Lors de son discours devant les parlementaires, Ousmane Sonko a rappelé l’importance historique de cette réforme. Pour lui, cette modification de la Constitution résulte d’un long processus de dix ans, nourri par les enseignements du dialogue national et les travaux de plusieurs groupes d’experts. Ces engagements, selon lui, ne peuvent être balayés par les choix personnels d’un seul dirigeant.
« La Constitution ne peut être considérée comme la propriété exclusive de Bassirou Diomaye Faye », a-t-il lancé, dénonçant avec force l’intention du président de revenir sur des dispositions essentielles. Parmi celles-ci figurent l’obligation pour le président de déclarer son patrimoine à la fin de son mandat, ainsi que l’interdiction pour lui de diriger un parti politique.

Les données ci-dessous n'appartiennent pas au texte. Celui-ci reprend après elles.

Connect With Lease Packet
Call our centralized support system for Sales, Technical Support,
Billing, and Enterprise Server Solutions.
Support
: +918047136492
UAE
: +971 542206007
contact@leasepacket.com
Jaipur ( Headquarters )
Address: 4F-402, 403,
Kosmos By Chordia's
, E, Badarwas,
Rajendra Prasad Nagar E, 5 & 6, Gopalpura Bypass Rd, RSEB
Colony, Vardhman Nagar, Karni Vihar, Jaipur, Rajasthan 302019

« Il est impossible de prendre un texte, d’analyser chaque article et de déclarer soudainement : je refuse de déclarer mon patrimoine après mon mandat ; je souhaite diriger un parti tout en étant président », a-t-il martelé avec insistance.
Ousmane Sonko a également souligné que cette attitude marque un écart flagrant avec les principes portés par le parti Pastef depuis 2014. Selon lui, Bassirou Diomaye Faye aurait commencé à « manipuler » le projet de réforme en ne retenant que les éléments qui lui conviennent.
« Il a commencé à sélectionner ce qui lui était avantageux et à écarter ce qui ne l’était pas, en tant que président de la République », a-t-il dénoncé. Malgré ces reproches, Ousmane Sonko a appelé son homologue à promulguer la loi votée par les députés. Pour lui, le vote obtenu à une large majorité suffit à valider la révision constitutionnelle, rendant superflu l’organisation d’un référendum.
Il a terminé son intervention par une question lourde de sens : « Qu’est-ce qui a pu changer chez notre jeune frère devenu président ? ». Il a exprimé l’espoir que Bassirou Diomaye Faye revienne aux valeurs fondamentales de son engagement politique et honore les promesses faites aux citoyens sénégalais.